I know it must be hard, but if you can separate the teachings of Jesus from the rules of the church, it’s difficult to imagine that your children would not be welcome…ya know what I mean?
Post # 15
I’m sorry. I think religious differences can be the most difficult to overcome. I don’t have an interfaith marriage, but my heart goes out to you.
I’m guessing you might be Catholic? You of course can go to mass if you aren’t baptized. No one will kick you out. But there is so much more to the mass. If you just baptize your child and they don’t make their other sacraments, they’ll miss out on going to communion.
I have seen children go through RCIA and make their communion and confirmation together. (Young kids, pre-teen.) So it’s not like they will have to go 20 years before getting baptized.
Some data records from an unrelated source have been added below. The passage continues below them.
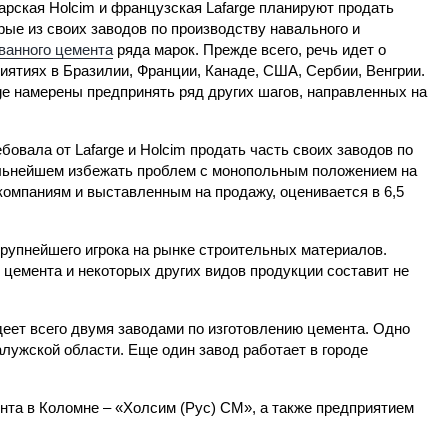
рская Holcim и французская Lafarge планируют продать
рые из своих заводов по производству навального и
ванного цемента
ряда марок. Прежде всего, речь идет о
иятиях в Бразилии, Франции, Канаде, США, Сербии, Венгрии.
ge намерены предпринять ряд других шагов, направленных на
бовала от Lafarge и Holcim продать часть своих заводов по
альнейшем избежать проблем с монопольным положением на
омпаниям и выставленным на продажу, оценивается в 6,5
крупнейшего игрока на рынке строительных материалов.
 цемента и некоторых других видов продукции составит не
деет всего двумя заводами по изготовлению цемента. Одно
лужской области. Еще один завод работает в городе
нта в Коломне – «Холсим (Рус) CM», а также предприятием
I can understand your dilemma, though. I for one, would not want my kids to go unbaptized. Also, it sounds like both you and Fiance are strong in your religions. And it’s hard to know how either of you will feel as your children decide on their religions. How will you feel if they choose the other parent’s religion? What if none of them choose your own? What if they just don’t pick anything? The best case scenario leaves one of you satisifed and the other not. The worst case scenario leaves you both feeling disappointed.
Bless you. Good luck.
Post # 16
I’ve just started the pre-cana process with my priest (Catholic) and agreeing to baptize and raise your children Catholic is a huge deal.
I completely understand where you’re coming from- I can’t imagine not having my future kids not baptized.I’m sorry I don’t have better advice for you, but keep the communication lines open and good luck!